Stored data entries:

--- START ---

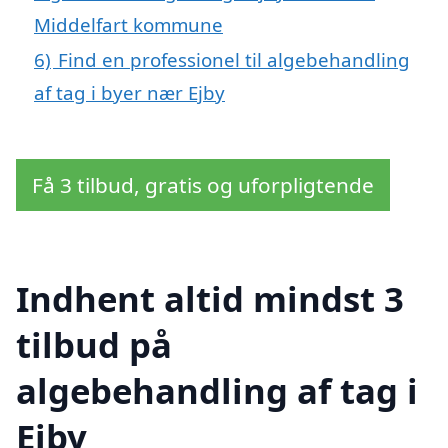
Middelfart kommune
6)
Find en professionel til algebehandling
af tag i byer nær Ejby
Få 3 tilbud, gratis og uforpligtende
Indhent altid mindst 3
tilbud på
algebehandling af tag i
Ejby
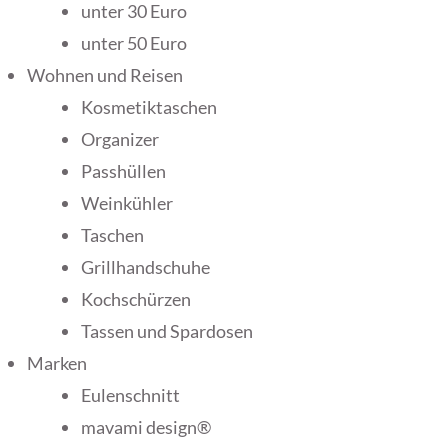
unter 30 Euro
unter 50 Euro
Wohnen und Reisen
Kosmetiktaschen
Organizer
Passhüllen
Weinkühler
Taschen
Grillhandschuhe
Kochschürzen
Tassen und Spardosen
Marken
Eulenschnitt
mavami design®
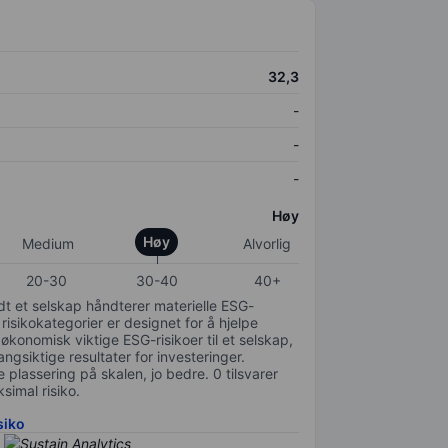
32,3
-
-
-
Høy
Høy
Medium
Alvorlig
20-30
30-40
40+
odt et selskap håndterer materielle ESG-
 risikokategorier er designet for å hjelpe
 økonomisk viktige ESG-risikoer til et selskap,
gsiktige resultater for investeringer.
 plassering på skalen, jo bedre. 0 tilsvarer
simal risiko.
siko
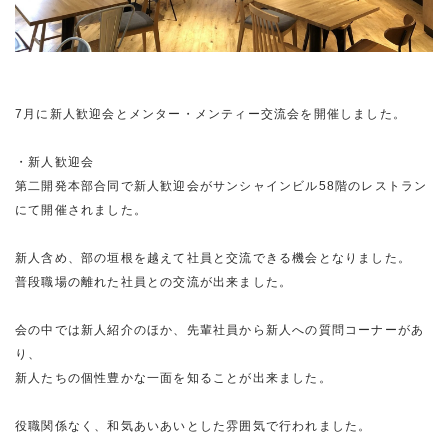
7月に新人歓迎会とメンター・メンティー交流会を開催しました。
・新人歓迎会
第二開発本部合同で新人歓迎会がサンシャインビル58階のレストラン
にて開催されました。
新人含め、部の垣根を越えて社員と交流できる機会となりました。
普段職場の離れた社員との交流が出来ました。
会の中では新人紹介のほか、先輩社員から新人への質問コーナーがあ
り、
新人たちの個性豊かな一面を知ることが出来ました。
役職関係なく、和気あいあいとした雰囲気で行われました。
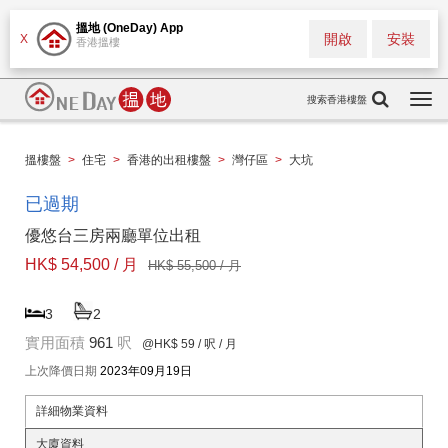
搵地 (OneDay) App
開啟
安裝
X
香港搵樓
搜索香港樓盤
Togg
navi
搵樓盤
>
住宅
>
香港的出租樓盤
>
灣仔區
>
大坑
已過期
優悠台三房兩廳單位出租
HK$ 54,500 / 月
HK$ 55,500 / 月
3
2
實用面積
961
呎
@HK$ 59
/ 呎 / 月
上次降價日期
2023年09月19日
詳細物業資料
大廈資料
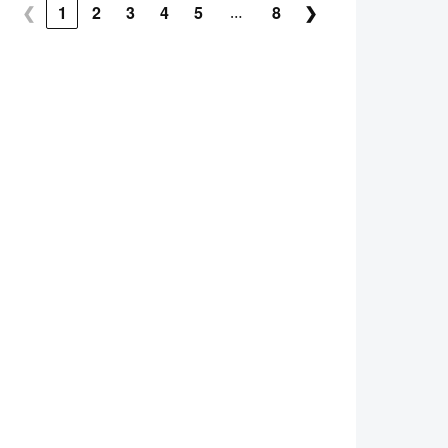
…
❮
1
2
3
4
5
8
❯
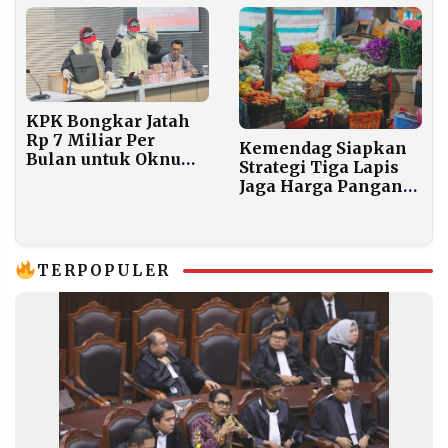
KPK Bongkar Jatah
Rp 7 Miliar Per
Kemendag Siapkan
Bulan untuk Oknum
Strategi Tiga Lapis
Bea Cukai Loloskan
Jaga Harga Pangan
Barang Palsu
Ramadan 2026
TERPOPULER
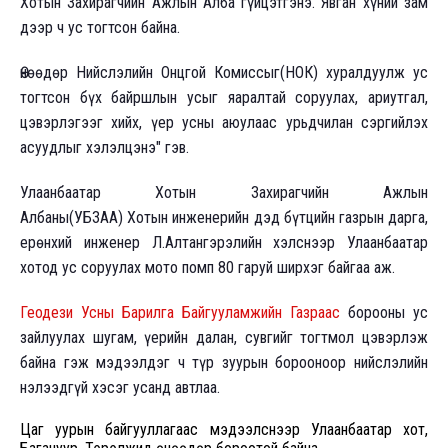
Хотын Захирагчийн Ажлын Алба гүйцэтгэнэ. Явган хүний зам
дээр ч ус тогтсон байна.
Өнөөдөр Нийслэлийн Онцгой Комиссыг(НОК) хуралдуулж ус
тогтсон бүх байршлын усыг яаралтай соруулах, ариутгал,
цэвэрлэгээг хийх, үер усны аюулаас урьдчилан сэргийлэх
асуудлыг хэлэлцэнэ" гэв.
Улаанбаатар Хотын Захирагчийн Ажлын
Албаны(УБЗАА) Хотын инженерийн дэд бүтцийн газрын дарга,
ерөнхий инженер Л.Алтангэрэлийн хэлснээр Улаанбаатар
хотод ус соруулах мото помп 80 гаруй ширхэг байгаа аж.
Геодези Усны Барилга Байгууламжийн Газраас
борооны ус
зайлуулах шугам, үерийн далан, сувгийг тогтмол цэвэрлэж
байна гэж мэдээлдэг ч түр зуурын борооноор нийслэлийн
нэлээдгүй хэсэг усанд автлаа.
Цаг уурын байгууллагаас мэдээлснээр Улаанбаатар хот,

--- END ---
--- START ---

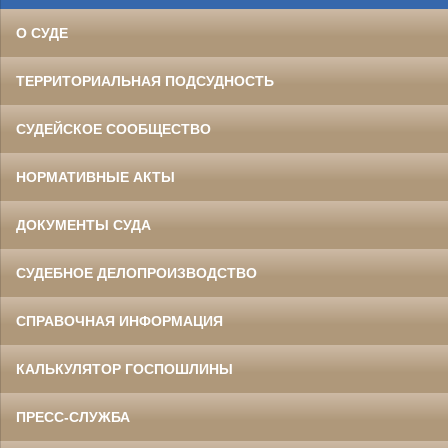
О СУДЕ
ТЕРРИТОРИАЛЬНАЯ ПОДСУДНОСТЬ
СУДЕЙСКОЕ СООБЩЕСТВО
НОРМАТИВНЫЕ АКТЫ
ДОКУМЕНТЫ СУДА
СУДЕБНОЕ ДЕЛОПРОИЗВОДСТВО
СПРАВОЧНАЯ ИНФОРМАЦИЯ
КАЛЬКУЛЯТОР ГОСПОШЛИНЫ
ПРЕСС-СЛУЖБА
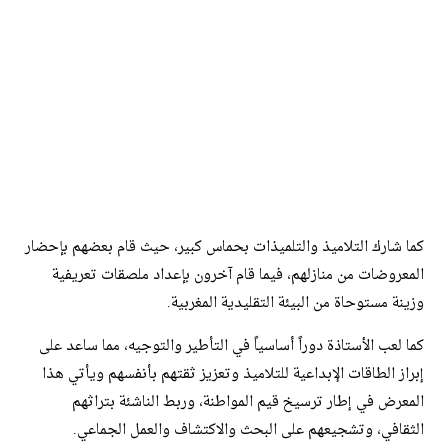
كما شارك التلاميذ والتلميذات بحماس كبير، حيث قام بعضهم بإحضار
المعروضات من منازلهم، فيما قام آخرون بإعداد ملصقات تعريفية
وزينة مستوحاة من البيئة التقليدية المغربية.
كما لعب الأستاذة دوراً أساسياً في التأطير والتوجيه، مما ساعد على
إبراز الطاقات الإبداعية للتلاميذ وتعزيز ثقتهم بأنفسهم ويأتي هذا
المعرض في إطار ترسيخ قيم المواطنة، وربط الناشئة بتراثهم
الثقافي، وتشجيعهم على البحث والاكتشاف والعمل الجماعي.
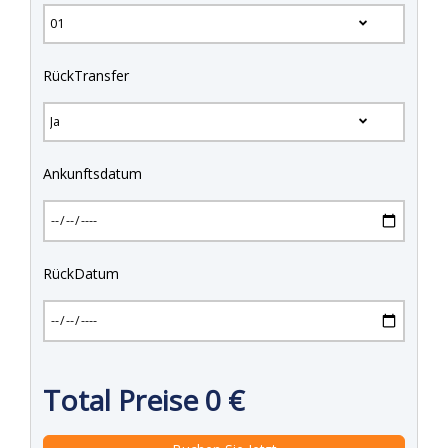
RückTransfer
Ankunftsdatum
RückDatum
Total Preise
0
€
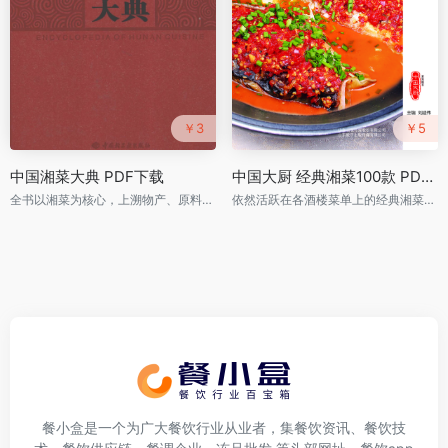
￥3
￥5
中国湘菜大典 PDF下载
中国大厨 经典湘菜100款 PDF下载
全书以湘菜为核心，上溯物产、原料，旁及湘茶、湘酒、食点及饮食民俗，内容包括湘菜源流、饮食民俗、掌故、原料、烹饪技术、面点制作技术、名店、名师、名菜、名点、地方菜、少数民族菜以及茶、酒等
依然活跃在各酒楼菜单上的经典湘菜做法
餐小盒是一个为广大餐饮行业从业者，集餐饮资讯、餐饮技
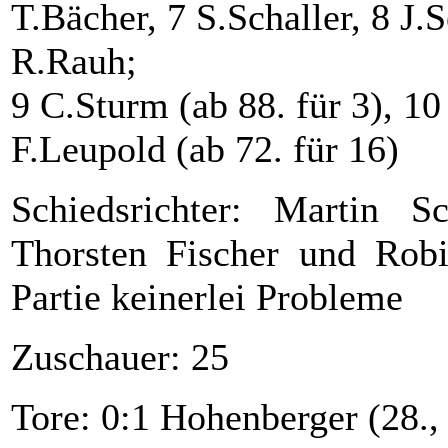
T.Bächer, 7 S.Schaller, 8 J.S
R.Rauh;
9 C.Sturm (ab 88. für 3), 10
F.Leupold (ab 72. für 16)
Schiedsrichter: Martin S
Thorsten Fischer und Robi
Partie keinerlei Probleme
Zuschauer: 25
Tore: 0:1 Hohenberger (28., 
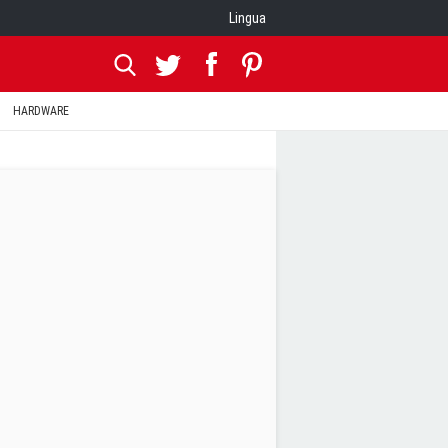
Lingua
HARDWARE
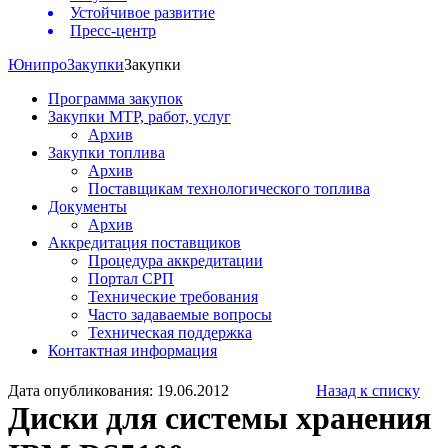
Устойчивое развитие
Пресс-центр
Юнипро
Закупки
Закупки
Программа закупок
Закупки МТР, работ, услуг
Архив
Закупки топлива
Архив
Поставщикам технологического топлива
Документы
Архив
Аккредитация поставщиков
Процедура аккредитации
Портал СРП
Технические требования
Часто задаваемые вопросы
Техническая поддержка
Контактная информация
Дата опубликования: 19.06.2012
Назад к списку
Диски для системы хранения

--- END ---

> [ASSIGNED TASK]
How many of the lines above contain the string "Хотын"? Give the count alone.

> [EXERCISE OUTPUT]
3